*THE TASK*: Could you return the whole listing exactly?

(TASK INPUT begins)

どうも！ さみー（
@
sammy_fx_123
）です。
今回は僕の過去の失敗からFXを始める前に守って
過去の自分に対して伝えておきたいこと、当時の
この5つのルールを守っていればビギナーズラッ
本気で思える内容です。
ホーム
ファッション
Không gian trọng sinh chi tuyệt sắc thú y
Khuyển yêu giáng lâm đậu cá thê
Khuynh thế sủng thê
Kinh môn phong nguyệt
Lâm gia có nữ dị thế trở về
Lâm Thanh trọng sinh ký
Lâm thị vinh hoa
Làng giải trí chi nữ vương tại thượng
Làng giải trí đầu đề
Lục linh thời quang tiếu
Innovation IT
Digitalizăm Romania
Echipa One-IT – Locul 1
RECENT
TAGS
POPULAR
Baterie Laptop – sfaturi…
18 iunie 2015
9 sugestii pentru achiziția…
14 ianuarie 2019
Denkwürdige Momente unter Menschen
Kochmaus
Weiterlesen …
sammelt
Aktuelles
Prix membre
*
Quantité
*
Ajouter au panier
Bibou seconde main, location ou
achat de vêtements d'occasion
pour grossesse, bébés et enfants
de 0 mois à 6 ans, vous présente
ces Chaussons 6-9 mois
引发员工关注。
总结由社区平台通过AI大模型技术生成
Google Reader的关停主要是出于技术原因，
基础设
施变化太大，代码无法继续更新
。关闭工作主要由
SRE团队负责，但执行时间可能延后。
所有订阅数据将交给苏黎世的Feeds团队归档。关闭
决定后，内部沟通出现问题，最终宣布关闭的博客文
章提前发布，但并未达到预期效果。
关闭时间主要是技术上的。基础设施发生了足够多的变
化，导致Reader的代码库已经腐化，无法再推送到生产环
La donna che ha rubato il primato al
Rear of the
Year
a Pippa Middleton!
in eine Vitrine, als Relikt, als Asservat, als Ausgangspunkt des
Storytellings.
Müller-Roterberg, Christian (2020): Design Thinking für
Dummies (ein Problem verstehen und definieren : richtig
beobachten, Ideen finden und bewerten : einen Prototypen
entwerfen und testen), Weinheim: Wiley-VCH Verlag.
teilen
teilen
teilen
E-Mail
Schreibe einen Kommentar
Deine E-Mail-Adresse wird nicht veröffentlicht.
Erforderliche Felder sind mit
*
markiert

(TASK INPUT ends)

*RESULT OF THE EXERCISE*:
どうも！ さみー（
@
sammy_fx_123
）です。
今回は僕の過去の失敗からFXを始める前に守って
過去の自分に対して伝えておきたいこと、当時の
この5つのルールを守っていればビギナーズラッ
本気で思える内容です。
ホーム
ファッション
Không gian trọng sinh chi tuyệt sắc thú y
Khuyển yêu giáng lâm đậu cá thê
Khuynh thế sủng thê
Kinh môn phong nguyệt
Lâm gia có nữ dị thế trở về
Lâm Thanh trọng sinh ký
Lâm thị vinh hoa
Làng giải trí chi nữ vương tại thượng
Làng giải trí đầu đề
Lục linh thời quang tiếu
Innovation IT
Digitalizăm Romania
Echipa One-IT – Locul 1
RECENT
TAGS
POPULAR
Baterie Laptop – sfaturi…
18 iunie 2015
9 sugestii pentru achiziția…
14 ianuarie 2019
Denkwürdige Momente unter Menschen
Kochmaus
Weiterlesen …
sammelt
Aktuelles
Prix membre
*
Quantité
*
Ajouter au panier
Bibou seconde main, location ou
achat de vêtements d'occasion
pour grossesse, bébés et enfants
de 0 mois à 6 ans, vous présente
ces Chaussons 6-9 mois
引发员工关注。
总结由社区平台通过AI大模型技术生成
Google Reader的关停主要是出于技术原因，
基础设
施变化太大，代码无法继续更新
。关闭工作主要由
SRE团队负责，但执行时间可能延后。
所有订阅数据将交给苏黎世的Feeds团队归档。关闭
决定后，内部沟通出现问题，最终宣布关闭的博客文
章提前发布，但并未达到预期效果。
关闭时间主要是技术上的。基础设施发生了足够多的变
化，导致Reader的代码库已经腐化，无法再推送到生产环
La donna che ha rubato il primato al
Rear of the
Year
a Pippa Middleton!
in eine Vitrine, als Relikt, als Asservat, als Ausgangspunkt des
Storytellings.
Müller-Roterberg, Christian (2020): Design Thinking für
Dummies (ein Problem verstehen und definieren : richtig
beobachten, Ideen finden und bewerten : einen Prototypen
entwerfen und testen), Weinheim: Wiley-VCH Verlag.
teilen
teilen
teilen
E-Mail
Schreibe einen Kommentar
Deine E-Mail-Adresse wird nicht veröffentlicht.
Erforderliche Felder sind mit
*
markiert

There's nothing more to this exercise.